(Task inputs begins)

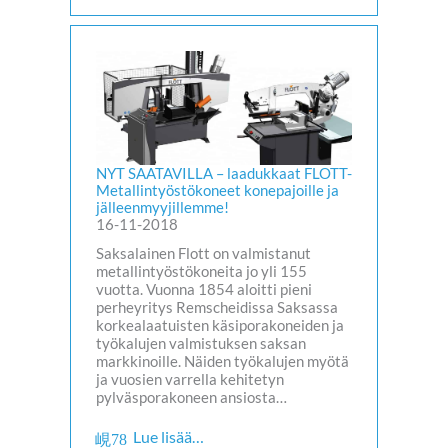
NYT SAATAVILLA – laadukkaat FLOTT-
Metallintyöstökoneet konepajoille ja
jälleenmyyjillemme!
16-11-2018
Saksalainen Flott on valmistanut
metallintyöstökoneita jo yli 155
vuotta. Vuonna 1854 aloitti pieni
perheyritys Remscheidissa Saksassa
korkealaatuisten käsiporakoneiden ja
työkalujen valmistuksen saksan
markkinoille. Näiden työkalujen myötä
ja vuosien varrella kehitetyn
pylväsporakoneen ansiosta…
Lue lisää…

(Task inputs ends)

▶ [Your task] The answer must be the line containing "markkinoille. Näiden työkalujen myötä" and every line after it to the end of the data, each set down exactly.

▶ [Reply]
markkinoille. Näiden työkalujen myötä
ja vuosien varrella kehitetyn
pylväsporakoneen ansiosta…
Lue lisää…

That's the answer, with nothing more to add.